* Assigned task:
Output every record word for word, minus the pictures.
Material shown Block Start
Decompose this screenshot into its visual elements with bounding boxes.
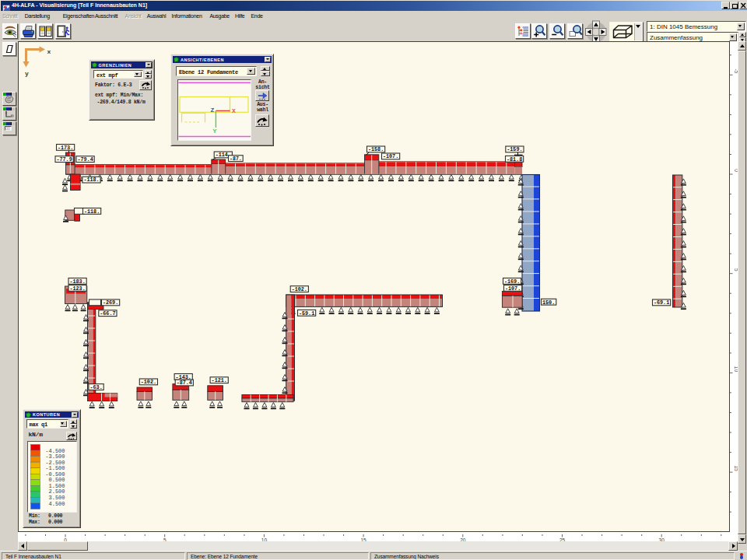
svg-text:-87.4: -87.4 <box>177 380 192 386</box>
svg-text:-79.4: -79.4 <box>78 156 93 163</box>
svg-text:Z: Z <box>210 107 214 114</box>
svg-text:y: y <box>25 70 29 77</box>
svg-text:-107.: -107. <box>505 285 521 292</box>
svg-text:-169.: -169. <box>504 278 520 285</box>
svg-text:x: x <box>47 48 51 55</box>
svg-text:-118.: -118. <box>84 208 100 215</box>
svg-text:150.: 150. <box>542 299 555 306</box>
svg-text:-158.: -158. <box>368 146 384 152</box>
svg-text:-59.1: -59.1 <box>299 310 314 317</box>
svg-text:X: X <box>232 107 236 114</box>
svg-text:4.500: 4.500 <box>48 501 65 507</box>
svg-text:Y: Y <box>212 128 216 135</box>
svg-text:-77.9: -77.9 <box>57 156 72 163</box>
svg-text:-66.7: -66.7 <box>100 310 115 317</box>
svg-text:-269.: -269. <box>103 299 118 306</box>
svg-text:-63.: -63. <box>89 384 102 390</box>
svg-text:-69.1: -69.1 <box>654 299 669 306</box>
svg-text:-107.: -107. <box>383 153 398 159</box>
svg-text:-102.: -102. <box>292 286 307 292</box>
svg-text:-102.: -102. <box>141 379 156 385</box>
svg-text:-173.: -173. <box>58 145 73 151</box>
svg-text:-121.: -121. <box>212 377 227 383</box>
svg-text:-123.: -123. <box>70 285 86 292</box>
svg-text:-183.: -183. <box>70 278 86 285</box>
svg-text:-87.: -87. <box>230 156 242 162</box>
svg-text:-118.: -118. <box>83 177 99 183</box>
svg-text:-81.8: -81.8 <box>507 156 522 163</box>
svg-text:-159.: -159. <box>507 146 522 152</box>
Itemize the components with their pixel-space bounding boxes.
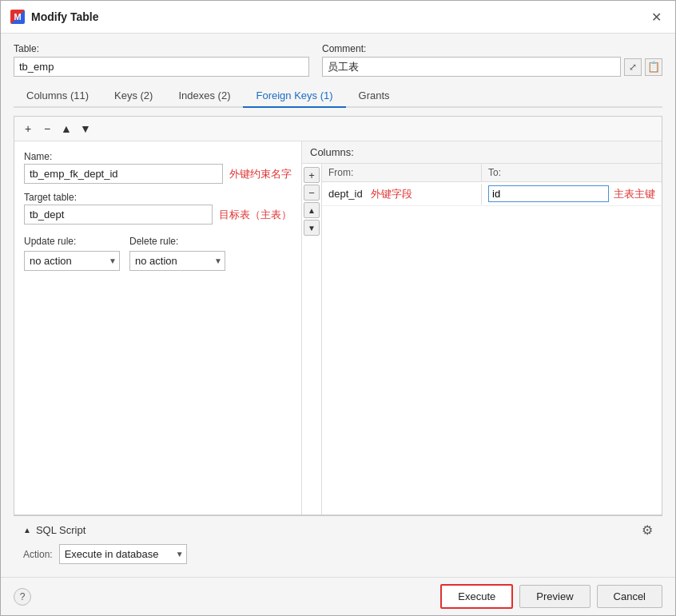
delete-rule-group: Delete rule: no action restrict cascade … (129, 236, 225, 271)
table-input[interactable] (14, 57, 309, 77)
delete-rule-label: Delete rule: (129, 236, 225, 247)
fk-name-label: Name: (24, 151, 292, 162)
fk-tab-content: + − ▲ ▼ Name: 外键约束名字 (14, 116, 662, 515)
add-fk-button[interactable]: + (19, 120, 37, 137)
title-bar: M Modify Table ✕ (1, 1, 675, 34)
col-controls: + − ▲ ▼ (302, 164, 322, 515)
fk-col-row-1: dept_id 外键字段 主表主键 (322, 182, 662, 206)
table-field-group: Table: (14, 43, 309, 77)
fk-name-annotation: 外键约束名字 (229, 167, 292, 181)
fk-left-panel: Name: 外键约束名字 Target table: 目标表（主表） (14, 141, 302, 515)
remove-fk-button[interactable]: − (38, 120, 56, 137)
fk-cols-table: From: To: dept_id 外键字段 (322, 164, 662, 515)
tab-keys[interactable]: Keys (2) (101, 85, 165, 108)
fk-cols-header-row: From: To: (322, 164, 662, 182)
execute-button[interactable]: Execute (440, 584, 513, 609)
fk-target-input[interactable] (24, 205, 213, 225)
to-col-cell: 主表主键 (482, 182, 662, 205)
sql-action-row: Action: Execute in database Write to cli… (23, 544, 653, 564)
app-icon: M (10, 10, 25, 24)
expand-button[interactable]: ⤢ (624, 58, 642, 76)
tabs: Columns (11) Keys (2) Indexes (2) Foreig… (14, 85, 662, 108)
help-button[interactable]: ? (14, 588, 31, 606)
fk-right-panel: Columns: + − ▲ ▼ From: (302, 141, 662, 515)
comment-label: Comment: (322, 43, 662, 54)
tab-indexes[interactable]: Indexes (2) (165, 85, 243, 108)
table-comment-row: Table: Comment: ⤢ 📋 (14, 43, 662, 77)
comment-input[interactable] (322, 57, 621, 77)
from-col-cell: dept_id 外键字段 (322, 184, 482, 205)
fk-target-group: Target table: 目标表（主表） (24, 192, 292, 225)
preview-button[interactable]: Preview (519, 585, 590, 608)
modify-table-dialog: M Modify Table ✕ Table: Comment: ⤢ 📋 Col… (0, 0, 676, 616)
tab-foreign-keys[interactable]: Foreign Keys (1) (243, 85, 345, 108)
table-label: Table: (14, 43, 309, 54)
delete-rule-select[interactable]: no action restrict cascade set null set … (129, 251, 225, 271)
from-col-header: From: (322, 164, 482, 181)
update-rule-group: Update rule: no action restrict cascade … (24, 236, 120, 271)
note-button[interactable]: 📋 (645, 58, 662, 76)
add-col-button[interactable]: + (304, 167, 320, 183)
rule-row: Update rule: no action restrict cascade … (24, 236, 292, 271)
fk-toolbar: + − ▲ ▼ (14, 117, 662, 141)
cancel-button[interactable]: Cancel (597, 585, 662, 608)
close-button[interactable]: ✕ (646, 7, 666, 26)
fk-columns-label: Columns: (310, 146, 354, 158)
move-down-button[interactable]: ▼ (77, 120, 94, 137)
fk-columns-area: + − ▲ ▼ From: To: (302, 164, 662, 515)
from-col-value: dept_id (328, 188, 363, 200)
fk-name-input[interactable] (24, 164, 223, 184)
col-down-button[interactable]: ▼ (304, 220, 320, 236)
sql-title: ▲ SQL Script (23, 524, 85, 536)
fk-name-group: Name: 外键约束名字 (24, 151, 292, 184)
from-col-annotation: 外键字段 (371, 187, 412, 201)
move-up-button[interactable]: ▲ (58, 120, 75, 137)
fk-content-area: Name: 外键约束名字 Target table: 目标表（主表） (14, 141, 662, 515)
action-select[interactable]: Execute in database Write to clipboard W… (59, 544, 187, 564)
action-label: Action: (23, 549, 53, 560)
sql-collapse-icon[interactable]: ▲ (23, 526, 31, 535)
col-up-button[interactable]: ▲ (304, 202, 320, 218)
comment-field-group: Comment: ⤢ 📋 (322, 43, 662, 77)
footer-buttons: Execute Preview Cancel (440, 584, 662, 609)
to-col-header: To: (482, 164, 662, 181)
dialog-body: Table: Comment: ⤢ 📋 Columns (11) Keys (2… (1, 34, 675, 577)
update-rule-select-wrap: no action restrict cascade set null set … (24, 251, 120, 271)
to-col-annotation: 主表主键 (614, 187, 655, 201)
dialog-footer: ? Execute Preview Cancel (1, 577, 675, 615)
to-col-input[interactable] (488, 185, 609, 202)
remove-col-button[interactable]: − (304, 185, 320, 201)
update-rule-select[interactable]: no action restrict cascade set null set … (24, 251, 120, 271)
comment-row: ⤢ 📋 (322, 57, 662, 77)
sql-header: ▲ SQL Script ⚙ (23, 523, 653, 538)
tab-grants[interactable]: Grants (346, 85, 403, 108)
sql-title-label: SQL Script (36, 524, 85, 536)
tab-columns[interactable]: Columns (11) (14, 85, 101, 108)
fk-target-label: Target table: (24, 192, 292, 203)
update-rule-label: Update rule: (24, 236, 120, 247)
fk-columns-header: Columns: (302, 141, 662, 164)
sql-section: ▲ SQL Script ⚙ Action: Execute in databa… (14, 515, 662, 570)
action-select-wrap: Execute in database Write to clipboard W… (59, 544, 187, 564)
fk-target-annotation: 目标表（主表） (219, 208, 292, 222)
delete-rule-select-wrap: no action restrict cascade set null set … (129, 251, 225, 271)
gear-icon[interactable]: ⚙ (642, 523, 653, 538)
dialog-title: Modify Table (31, 10, 640, 23)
Material shown Block End
* Task solution:
Decompose this screenshot into its visual elements with bounding boxes.
svg-text:-87.4: -87.4 <box>177 380 192 386</box>
svg-text:-79.4: -79.4 <box>78 156 93 163</box>
svg-text:Z: Z <box>210 107 214 114</box>
svg-text:y: y <box>25 70 29 77</box>
svg-text:-107.: -107. <box>505 285 521 292</box>
svg-text:-169.: -169. <box>504 278 520 285</box>
svg-text:x: x <box>47 48 51 55</box>
svg-text:-118.: -118. <box>84 208 100 215</box>
svg-text:150.: 150. <box>542 299 555 306</box>
svg-text:-158.: -158. <box>368 146 384 152</box>
svg-text:-59.1: -59.1 <box>299 310 314 317</box>
svg-text:X: X <box>232 107 236 114</box>
svg-text:4.500: 4.500 <box>48 501 65 507</box>
svg-text:Y: Y <box>212 128 216 135</box>
svg-text:-77.9: -77.9 <box>57 156 72 163</box>
svg-text:-66.7: -66.7 <box>100 310 115 317</box>
svg-text:-269.: -269. <box>103 299 118 306</box>
svg-text:-63.: -63. <box>89 384 102 390</box>
svg-text:-69.1: -69.1 <box>654 299 669 306</box>
svg-text:-107.: -107. <box>383 153 398 159</box>
svg-text:-102.: -102. <box>292 286 307 292</box>
svg-text:-102.: -102. <box>141 379 156 385</box>
svg-text:-173.: -173. <box>58 145 73 151</box>
svg-text:-121.: -121. <box>212 377 227 383</box>
svg-text:-123.: -123. <box>70 285 86 292</box>
svg-text:-183.: -183. <box>70 278 86 285</box>
svg-text:-87.: -87. <box>230 156 242 162</box>
svg-text:-118.: -118. <box>83 177 99 183</box>
svg-text:-81.8: -81.8 <box>507 156 522 163</box>
svg-text:-159.: -159. <box>507 146 522 152</box>
Itemize the components with their pixel-space bounding boxes.
delete-rule-group: Delete rule: no action restrict cascade … (129, 236, 225, 271)
table-input[interactable] (14, 57, 309, 77)
delete-rule-label: Delete rule: (129, 236, 225, 247)
fk-name-label: Name: (24, 151, 292, 162)
fk-tab-content: + − ▲ ▼ Name: 外键约束名字 (14, 116, 662, 515)
add-fk-button[interactable]: + (19, 120, 37, 137)
title-bar: M Modify Table ✕ (1, 1, 675, 34)
col-controls: + − ▲ ▼ (302, 164, 322, 515)
fk-col-row-1: dept_id 外键字段 主表主键 (322, 182, 662, 206)
table-field-group: Table: (14, 43, 309, 77)
fk-name-annotation: 外键约束名字 (229, 167, 292, 181)
fk-left-panel: Name: 外键约束名字 Target table: 目标表（主表） (14, 141, 302, 515)
remove-fk-button[interactable]: − (38, 120, 56, 137)
fk-cols-table: From: To: dept_id 外键字段 (322, 164, 662, 515)
tab-keys[interactable]: Keys (2) (101, 85, 165, 108)
fk-cols-header-row: From: To: (322, 164, 662, 182)
execute-button[interactable]: Execute (440, 584, 513, 609)
fk-target-input[interactable] (24, 205, 213, 225)
to-col-cell: 主表主键 (482, 182, 662, 205)
sql-action-row: Action: Execute in database Write to cli… (23, 544, 653, 564)
app-icon: M (10, 10, 25, 24)
expand-button[interactable]: ⤢ (624, 58, 642, 76)
tabs: Columns (11) Keys (2) Indexes (2) Foreig… (14, 85, 662, 108)
help-button[interactable]: ? (14, 588, 31, 606)
fk-right-panel: Columns: + − ▲ ▼ From: (302, 141, 662, 515)
comment-label: Comment: (322, 43, 662, 54)
tab-indexes[interactable]: Indexes (2) (165, 85, 243, 108)
table-comment-row: Table: Comment: ⤢ 📋 (14, 43, 662, 77)
comment-input[interactable] (322, 57, 621, 77)
from-col-cell: dept_id 外键字段 (322, 184, 482, 205)
fk-target-group: Target table: 目标表（主表） (24, 192, 292, 225)
preview-button[interactable]: Preview (519, 585, 590, 608)
modify-table-dialog: M Modify Table ✕ Table: Comment: ⤢ 📋 Col… (0, 0, 676, 616)
tab-foreign-keys[interactable]: Foreign Keys (1) (243, 85, 345, 108)
table-label: Table: (14, 43, 309, 54)
delete-rule-select[interactable]: no action restrict cascade set null set … (129, 251, 225, 271)
from-col-header: From: (322, 164, 482, 181)
update-rule-group: Update rule: no action restrict cascade … (24, 236, 120, 271)
note-button[interactable]: 📋 (645, 58, 662, 76)
add-col-button[interactable]: + (304, 167, 320, 183)
rule-row: Update rule: no action restrict cascade … (24, 236, 292, 271)
fk-toolbar: + − ▲ ▼ (14, 117, 662, 141)
cancel-button[interactable]: Cancel (597, 585, 662, 608)
close-button[interactable]: ✕ (646, 7, 666, 26)
fk-columns-label: Columns: (310, 146, 354, 158)
move-down-button[interactable]: ▼ (77, 120, 94, 137)
fk-columns-area: + − ▲ ▼ From: To: (302, 164, 662, 515)
from-col-value: dept_id (328, 188, 363, 200)
fk-name-input[interactable] (24, 164, 223, 184)
col-down-button[interactable]: ▼ (304, 220, 320, 236)
sql-title: ▲ SQL Script (23, 524, 85, 536)
fk-name-group: Name: 外键约束名字 (24, 151, 292, 184)
from-col-annotation: 外键字段 (371, 187, 412, 201)
move-up-button[interactable]: ▲ (58, 120, 75, 137)
fk-content-area: Name: 外键约束名字 Target table: 目标表（主表） (14, 141, 662, 515)
action-select[interactable]: Execute in database Write to clipboard W… (59, 544, 187, 564)
action-label: Action: (23, 549, 53, 560)
sql-collapse-icon[interactable]: ▲ (23, 526, 31, 535)
col-up-button[interactable]: ▲ (304, 202, 320, 218)
comment-field-group: Comment: ⤢ 📋 (322, 43, 662, 77)
footer-buttons: Execute Preview Cancel (440, 584, 662, 609)
to-col-header: To: (482, 164, 662, 181)
dialog-body: Table: Comment: ⤢ 📋 Columns (11) Keys (2… (1, 34, 675, 577)
update-rule-select-wrap: no action restrict cascade set null set … (24, 251, 120, 271)
to-col-annotation: 主表主键 (614, 187, 655, 201)
dialog-footer: ? Execute Preview Cancel (1, 577, 675, 615)
to-col-input[interactable] (488, 185, 609, 202)
remove-col-button[interactable]: − (304, 185, 320, 201)
update-rule-select[interactable]: no action restrict cascade set null set … (24, 251, 120, 271)
comment-row: ⤢ 📋 (322, 57, 662, 77)
sql-header: ▲ SQL Script ⚙ (23, 523, 653, 538)
tab-grants[interactable]: Grants (346, 85, 403, 108)
sql-title-label: SQL Script (36, 524, 85, 536)
tab-columns[interactable]: Columns (11) (14, 85, 101, 108)
fk-target-label: Target table: (24, 192, 292, 203)
update-rule-label: Update rule: (24, 236, 120, 247)
fk-columns-header: Columns: (302, 141, 662, 164)
sql-section: ▲ SQL Script ⚙ Action: Execute in databa… (14, 515, 662, 570)
action-select-wrap: Execute in database Write to clipboard W… (59, 544, 187, 564)
fk-target-annotation: 目标表（主表） (219, 208, 292, 222)
delete-rule-select-wrap: no action restrict cascade set null set … (129, 251, 225, 271)
gear-icon[interactable]: ⚙ (642, 523, 653, 538)
dialog-title: Modify Table (31, 10, 640, 23)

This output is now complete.